世界脳週間2025 第41回せいりけん市民講座

日 時 2025年8月2日(土)13:00 ~ 15:00
開催場所 岡崎コンファレンスセンター 大隅ホール
〒444-0864 岡崎市明大寺町字伝馬8-1
講 師 榎木亮介(えのきりょうすけ)准教授
主 催 自然科学研究機構生理学研究所、岡崎市、NPO法人脳の世紀推進会議
代表者 西尾亜希子
協 力 岡崎高校、岡崎東高校

開催趣旨

脳は、人間にとって非常に重要で自分の体の一部であるにも関わらず、普段は気にせず、直接見ることもなかなか無いため、脳や生理学について学ぶ機会は多くない。そこで一般の方々に生理学や脳のしくみを身近に感じてもらうため、毎年7~8月頃に、岡崎市保健所や近隣の高校と連携し、市民向け講座を行っている。今年度は、「体内時計と冬眠のひみつ」テーマとした講演を行ったほか、高校生のより積極的な参加を促すため、高校生によるブース展示も開催した。

体内時計と冬眠のひみつ

13:00~14:00 ■講演
タイトル:体内時計と冬眠のひみつ
講演者:榎木亮介 准教授 (生理学研究所 バイオフォトニクス研究部門)
場所:岡崎コンファレンスセンター 大隅ホール
14:00~15:30 ■ワークショップ開催
岡崎高校・岡崎北高校の生徒さんによるワークショップ

参加者数

170名

イベントの概要

生理学研究所の榎木亮介准教授が「体内時計と冬眠のひみつ」というタイトルで、生き物が、地球という環境に適応するために備えている驚きの能力と、そのしくみを紹介する講演を行った。
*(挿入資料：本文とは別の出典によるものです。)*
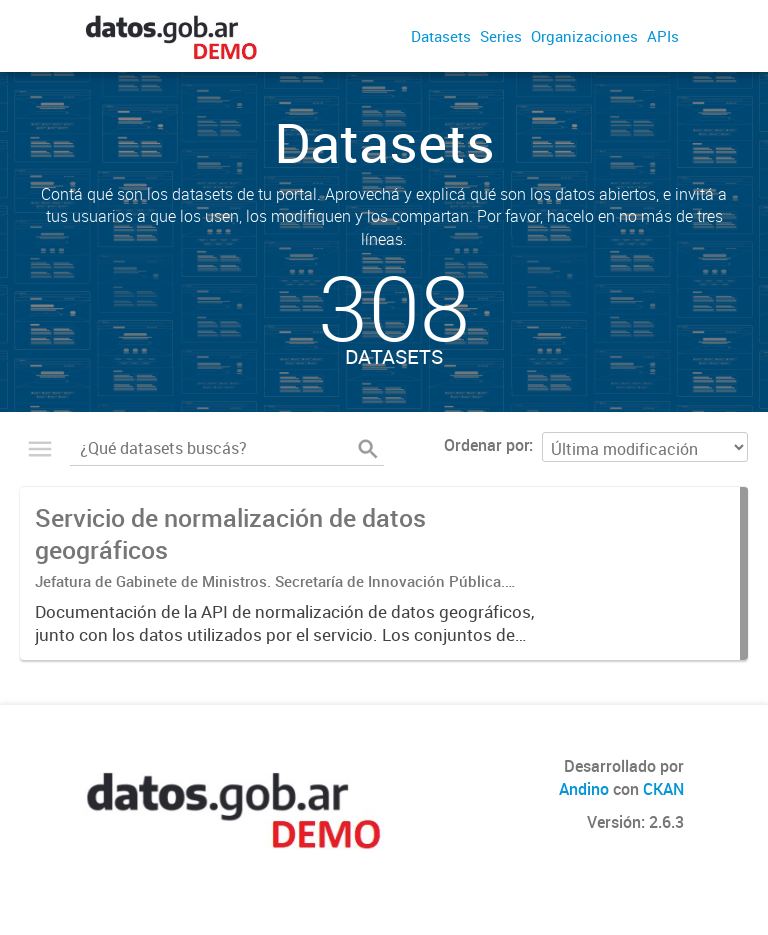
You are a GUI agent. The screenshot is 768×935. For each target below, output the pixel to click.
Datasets (441, 36)
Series (501, 36)
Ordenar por (486, 445)
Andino (584, 789)
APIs (663, 36)
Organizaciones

聴衆は例年、小学生も多いため、画像をふんだんに使用し、分かりやすい説明を心掛けた。また、講演後には、岡崎高校・岡崎北高校生による科学工作ワークショップや岡崎市保健所による展示を行い、参加者の幅広い科学的興味に応えた。

▲ 講演
▲ 高校生による科学工作ワークショップ

参加者の反応

参加者のうち、約6割からアンケートの回答を得た。アンケート回答者のうち、参加者の年齢層は、約47%が20歳代以下という若年層であり、次いで多いのが40歳代であった。また満足度に関する回答では、講演については約89%が「大変良い」「良い」と回答しており、「不満」は0%であった。スライドが分かりやすく、講演が大変面白かったというコメントが多数寄せられた。高校生によるワークショップについても91%が「大変良い」「良い」と回答していたことから、大変満足度の高いイベントであったといえる。

開催者の総括

冬眠や概日リズムという、比較的身近な内容ではあるが、夏でも冬眠する動物がいる、など意外な内容も多く、アンケートも大変好評だったことから、参加者の科学的好奇心は十分に満たされたと考えられる。興味深い事例の紹介だけでなく、脳内メカニズムについても十分な解説があり、若年層に向けた脳科学の啓蒙に役立ったといえる。イベント当日は岡崎市内で別の大型イベントがあったため、参加者数の大幅減少が予想されたが、十分に参加者が集まり、会場は活気にあふれていた。毎年非常に人気の市民講座であるため、来年度も続けていきたいと考えている。